■ PROBLEM TO WORK ON: Begin at the line with "Fleet Management Software" and return each line through the final one of the listing below, exactly as written.

━━━━━ DATA ━━━━━

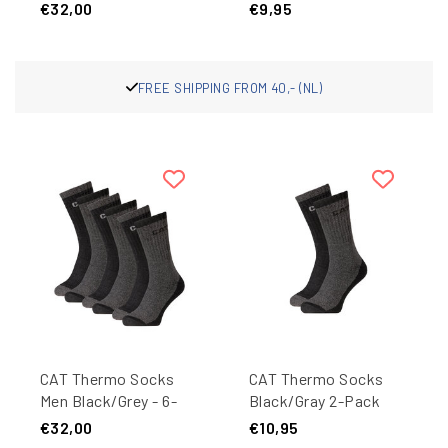
Anthracite - 9 pairs
Quarter Work Socks
€32,00
€9,95
27405 Dark Blue 1-
Pair
PPING FROM 40,- (NL)
FRE
CAT Thermo Socks
CAT Thermo Socks
Men Black/Grey - 6-
Black/Gray 2-Pack
Pair
€32,00
€10,95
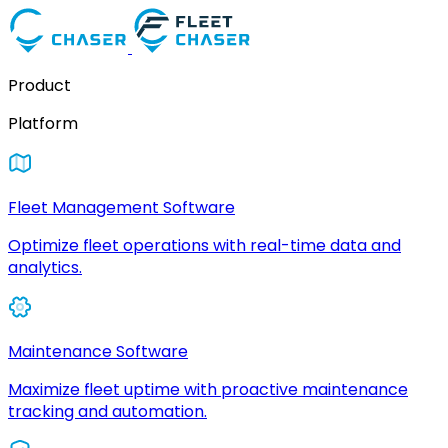
Product
Platform
Fleet Management Software
Optimize fleet operations with real-time data and
analytics.
Maintenance Software
Maximize fleet uptime with proactive maintenance
tracking and automation.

━━━━━

■ ANSWER SECTION:
Fleet Management Software
Optimize fleet operations with real-time data and
analytics.
Maintenance Software
Maximize fleet uptime with proactive maintenance
tracking and automation.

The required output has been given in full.